### RECORDS PROVIDED
───
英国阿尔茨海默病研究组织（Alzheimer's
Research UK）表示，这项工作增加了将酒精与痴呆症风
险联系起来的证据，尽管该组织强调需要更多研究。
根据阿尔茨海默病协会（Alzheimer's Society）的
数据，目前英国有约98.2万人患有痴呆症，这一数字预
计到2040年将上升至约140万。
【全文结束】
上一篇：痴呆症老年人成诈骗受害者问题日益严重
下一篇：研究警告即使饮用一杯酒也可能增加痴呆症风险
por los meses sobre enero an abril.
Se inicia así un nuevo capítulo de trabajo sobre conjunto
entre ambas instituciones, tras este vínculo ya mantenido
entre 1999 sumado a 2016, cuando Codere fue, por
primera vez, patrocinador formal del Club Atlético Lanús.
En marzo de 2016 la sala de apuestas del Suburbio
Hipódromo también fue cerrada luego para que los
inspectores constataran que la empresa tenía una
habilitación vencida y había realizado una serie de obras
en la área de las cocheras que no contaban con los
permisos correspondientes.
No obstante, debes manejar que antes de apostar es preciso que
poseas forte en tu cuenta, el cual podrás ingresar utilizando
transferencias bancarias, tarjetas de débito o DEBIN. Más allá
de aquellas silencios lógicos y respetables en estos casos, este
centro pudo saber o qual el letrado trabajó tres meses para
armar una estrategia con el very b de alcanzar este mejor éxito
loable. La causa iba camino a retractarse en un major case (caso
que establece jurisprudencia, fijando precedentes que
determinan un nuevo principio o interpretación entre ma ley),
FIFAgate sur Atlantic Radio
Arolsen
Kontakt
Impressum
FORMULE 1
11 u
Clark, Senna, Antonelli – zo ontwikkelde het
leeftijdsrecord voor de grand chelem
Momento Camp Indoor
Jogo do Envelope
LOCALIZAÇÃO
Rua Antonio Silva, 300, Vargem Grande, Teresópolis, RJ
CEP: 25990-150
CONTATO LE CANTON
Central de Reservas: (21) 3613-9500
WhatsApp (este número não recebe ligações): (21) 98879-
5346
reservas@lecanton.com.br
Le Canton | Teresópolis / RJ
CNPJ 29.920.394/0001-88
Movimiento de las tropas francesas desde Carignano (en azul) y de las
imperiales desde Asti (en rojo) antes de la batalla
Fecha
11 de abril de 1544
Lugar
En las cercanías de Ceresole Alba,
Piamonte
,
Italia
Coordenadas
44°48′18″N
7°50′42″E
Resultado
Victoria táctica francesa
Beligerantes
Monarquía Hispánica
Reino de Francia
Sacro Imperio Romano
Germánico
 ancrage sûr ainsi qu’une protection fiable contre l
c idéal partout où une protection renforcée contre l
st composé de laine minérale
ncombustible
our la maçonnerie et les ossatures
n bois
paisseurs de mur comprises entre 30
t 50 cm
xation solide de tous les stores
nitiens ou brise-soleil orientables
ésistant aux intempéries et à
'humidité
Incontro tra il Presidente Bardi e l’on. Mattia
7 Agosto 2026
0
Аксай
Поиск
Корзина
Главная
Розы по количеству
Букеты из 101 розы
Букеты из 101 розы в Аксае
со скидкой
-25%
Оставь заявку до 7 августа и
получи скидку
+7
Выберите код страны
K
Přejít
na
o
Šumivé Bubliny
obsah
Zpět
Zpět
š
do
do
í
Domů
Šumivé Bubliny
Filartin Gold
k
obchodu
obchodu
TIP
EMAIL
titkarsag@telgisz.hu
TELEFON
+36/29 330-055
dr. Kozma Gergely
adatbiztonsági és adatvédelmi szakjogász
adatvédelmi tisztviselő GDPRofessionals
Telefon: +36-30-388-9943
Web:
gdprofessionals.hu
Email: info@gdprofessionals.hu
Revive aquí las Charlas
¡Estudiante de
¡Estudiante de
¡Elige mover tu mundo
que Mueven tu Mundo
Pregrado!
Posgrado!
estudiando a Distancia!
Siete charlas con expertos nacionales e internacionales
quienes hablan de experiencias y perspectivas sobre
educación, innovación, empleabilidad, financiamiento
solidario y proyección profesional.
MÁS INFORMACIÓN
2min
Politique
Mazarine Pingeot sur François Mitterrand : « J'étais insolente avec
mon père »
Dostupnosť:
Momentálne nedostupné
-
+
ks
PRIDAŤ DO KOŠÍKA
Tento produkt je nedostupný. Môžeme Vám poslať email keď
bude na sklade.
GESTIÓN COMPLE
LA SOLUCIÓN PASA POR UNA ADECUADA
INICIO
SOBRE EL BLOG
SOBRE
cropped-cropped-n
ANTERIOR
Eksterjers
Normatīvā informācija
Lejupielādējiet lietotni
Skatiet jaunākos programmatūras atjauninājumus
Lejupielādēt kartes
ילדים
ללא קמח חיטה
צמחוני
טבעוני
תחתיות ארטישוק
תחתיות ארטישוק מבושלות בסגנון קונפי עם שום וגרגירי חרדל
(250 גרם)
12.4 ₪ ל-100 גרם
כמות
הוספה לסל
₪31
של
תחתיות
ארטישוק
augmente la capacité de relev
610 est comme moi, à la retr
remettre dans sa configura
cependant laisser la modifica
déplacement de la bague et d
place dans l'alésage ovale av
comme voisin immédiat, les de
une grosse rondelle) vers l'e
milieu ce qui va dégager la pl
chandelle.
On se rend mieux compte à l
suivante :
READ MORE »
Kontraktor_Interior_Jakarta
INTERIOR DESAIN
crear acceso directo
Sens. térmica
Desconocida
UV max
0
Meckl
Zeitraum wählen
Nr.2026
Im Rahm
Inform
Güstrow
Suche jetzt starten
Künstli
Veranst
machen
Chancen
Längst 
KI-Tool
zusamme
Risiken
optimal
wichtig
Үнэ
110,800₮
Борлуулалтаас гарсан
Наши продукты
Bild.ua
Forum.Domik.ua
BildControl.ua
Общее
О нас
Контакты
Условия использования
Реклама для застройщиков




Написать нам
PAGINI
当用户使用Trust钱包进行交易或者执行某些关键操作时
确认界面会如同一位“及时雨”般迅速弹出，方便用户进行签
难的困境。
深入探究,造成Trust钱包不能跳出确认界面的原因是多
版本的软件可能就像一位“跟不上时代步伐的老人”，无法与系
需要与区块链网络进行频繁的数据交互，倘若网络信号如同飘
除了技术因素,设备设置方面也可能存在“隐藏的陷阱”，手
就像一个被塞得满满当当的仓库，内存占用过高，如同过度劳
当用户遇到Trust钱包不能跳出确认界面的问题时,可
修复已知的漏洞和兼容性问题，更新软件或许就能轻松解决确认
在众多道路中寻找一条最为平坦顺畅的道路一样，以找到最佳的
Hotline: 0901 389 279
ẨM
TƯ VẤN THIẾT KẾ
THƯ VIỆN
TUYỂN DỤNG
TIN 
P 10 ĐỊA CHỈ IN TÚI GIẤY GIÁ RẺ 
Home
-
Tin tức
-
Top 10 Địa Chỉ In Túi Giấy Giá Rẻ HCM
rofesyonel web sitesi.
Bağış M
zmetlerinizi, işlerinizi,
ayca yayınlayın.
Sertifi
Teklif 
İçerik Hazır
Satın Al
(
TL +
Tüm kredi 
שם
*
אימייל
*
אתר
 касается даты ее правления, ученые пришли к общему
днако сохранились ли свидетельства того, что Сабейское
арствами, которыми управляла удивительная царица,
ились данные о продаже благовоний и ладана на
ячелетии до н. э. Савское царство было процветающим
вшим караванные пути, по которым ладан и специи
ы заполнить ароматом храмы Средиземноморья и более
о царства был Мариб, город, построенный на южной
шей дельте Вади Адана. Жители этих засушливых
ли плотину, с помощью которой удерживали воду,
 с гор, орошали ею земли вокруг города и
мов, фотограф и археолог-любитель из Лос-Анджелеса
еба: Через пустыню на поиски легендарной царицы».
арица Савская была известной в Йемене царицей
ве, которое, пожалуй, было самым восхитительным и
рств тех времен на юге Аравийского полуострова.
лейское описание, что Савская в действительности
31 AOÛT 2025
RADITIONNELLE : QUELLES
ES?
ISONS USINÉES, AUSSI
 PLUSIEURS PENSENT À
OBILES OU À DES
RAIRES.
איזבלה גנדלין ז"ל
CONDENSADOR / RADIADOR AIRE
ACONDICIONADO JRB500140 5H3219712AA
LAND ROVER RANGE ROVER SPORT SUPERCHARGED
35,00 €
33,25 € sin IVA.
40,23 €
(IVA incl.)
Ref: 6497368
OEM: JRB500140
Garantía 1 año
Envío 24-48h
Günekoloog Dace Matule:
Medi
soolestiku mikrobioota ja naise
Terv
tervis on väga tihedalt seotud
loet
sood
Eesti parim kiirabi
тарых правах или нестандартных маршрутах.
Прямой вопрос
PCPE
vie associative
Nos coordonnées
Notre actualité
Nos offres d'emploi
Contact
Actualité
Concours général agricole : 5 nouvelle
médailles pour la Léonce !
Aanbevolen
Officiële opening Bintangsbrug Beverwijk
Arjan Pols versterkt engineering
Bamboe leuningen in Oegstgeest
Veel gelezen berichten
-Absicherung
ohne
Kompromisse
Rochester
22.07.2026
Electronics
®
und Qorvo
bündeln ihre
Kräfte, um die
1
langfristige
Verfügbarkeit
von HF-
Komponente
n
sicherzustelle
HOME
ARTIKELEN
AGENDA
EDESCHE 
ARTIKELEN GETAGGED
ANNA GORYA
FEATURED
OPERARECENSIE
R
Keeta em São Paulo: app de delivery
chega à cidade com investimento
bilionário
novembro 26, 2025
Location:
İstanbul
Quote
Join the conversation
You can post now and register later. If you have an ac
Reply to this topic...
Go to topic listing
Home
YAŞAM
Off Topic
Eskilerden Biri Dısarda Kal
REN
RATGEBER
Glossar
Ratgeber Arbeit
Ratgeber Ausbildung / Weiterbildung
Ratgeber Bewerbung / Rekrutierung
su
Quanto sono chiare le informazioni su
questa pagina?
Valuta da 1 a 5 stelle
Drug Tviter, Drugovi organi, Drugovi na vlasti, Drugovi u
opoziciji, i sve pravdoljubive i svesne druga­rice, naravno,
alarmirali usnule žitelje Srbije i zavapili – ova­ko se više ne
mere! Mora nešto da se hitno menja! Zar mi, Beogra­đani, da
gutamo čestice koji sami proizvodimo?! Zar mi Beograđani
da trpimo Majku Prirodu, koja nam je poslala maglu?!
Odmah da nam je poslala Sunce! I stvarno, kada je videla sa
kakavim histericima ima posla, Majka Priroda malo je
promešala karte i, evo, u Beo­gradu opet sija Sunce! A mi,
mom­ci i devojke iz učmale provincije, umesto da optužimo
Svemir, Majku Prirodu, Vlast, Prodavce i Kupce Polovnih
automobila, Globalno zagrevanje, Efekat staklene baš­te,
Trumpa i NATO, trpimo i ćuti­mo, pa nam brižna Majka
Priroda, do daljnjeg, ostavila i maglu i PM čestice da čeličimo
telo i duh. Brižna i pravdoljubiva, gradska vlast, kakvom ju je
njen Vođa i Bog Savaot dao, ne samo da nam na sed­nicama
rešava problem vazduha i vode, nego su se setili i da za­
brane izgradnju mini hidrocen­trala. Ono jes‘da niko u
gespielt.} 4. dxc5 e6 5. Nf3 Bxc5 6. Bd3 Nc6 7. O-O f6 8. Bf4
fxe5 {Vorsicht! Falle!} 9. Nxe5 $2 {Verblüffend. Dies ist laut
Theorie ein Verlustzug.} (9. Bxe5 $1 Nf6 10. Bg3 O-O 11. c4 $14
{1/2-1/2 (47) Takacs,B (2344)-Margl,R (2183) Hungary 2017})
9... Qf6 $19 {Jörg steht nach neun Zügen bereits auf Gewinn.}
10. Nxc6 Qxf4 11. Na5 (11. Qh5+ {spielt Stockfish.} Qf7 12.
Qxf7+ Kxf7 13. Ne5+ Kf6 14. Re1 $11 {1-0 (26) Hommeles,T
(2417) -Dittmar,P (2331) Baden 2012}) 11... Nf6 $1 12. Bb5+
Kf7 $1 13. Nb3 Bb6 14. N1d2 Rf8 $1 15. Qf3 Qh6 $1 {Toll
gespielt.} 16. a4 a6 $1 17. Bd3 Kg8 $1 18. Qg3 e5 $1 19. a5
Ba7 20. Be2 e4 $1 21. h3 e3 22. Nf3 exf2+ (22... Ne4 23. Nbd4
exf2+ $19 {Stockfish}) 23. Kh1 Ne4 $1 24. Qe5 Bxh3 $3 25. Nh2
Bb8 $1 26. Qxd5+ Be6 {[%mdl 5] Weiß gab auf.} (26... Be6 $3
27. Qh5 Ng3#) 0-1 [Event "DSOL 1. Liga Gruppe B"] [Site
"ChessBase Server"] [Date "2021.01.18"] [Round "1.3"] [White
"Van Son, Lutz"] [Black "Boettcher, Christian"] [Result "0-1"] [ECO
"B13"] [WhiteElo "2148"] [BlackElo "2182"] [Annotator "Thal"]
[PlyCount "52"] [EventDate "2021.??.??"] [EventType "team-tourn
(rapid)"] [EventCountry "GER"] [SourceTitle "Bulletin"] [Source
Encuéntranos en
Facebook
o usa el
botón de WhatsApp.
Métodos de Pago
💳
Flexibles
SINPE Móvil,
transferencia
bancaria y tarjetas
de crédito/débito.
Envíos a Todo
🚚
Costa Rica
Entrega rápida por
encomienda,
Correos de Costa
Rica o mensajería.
───
### PROBLEM DETAILS
Copy all lines from the entries that contain the word "protection".

### OUTPUT FOR THIS TASK
 ancrage sûr ainsi qu’une protection fiable contre l
c idéal partout où une protection renforcée contre l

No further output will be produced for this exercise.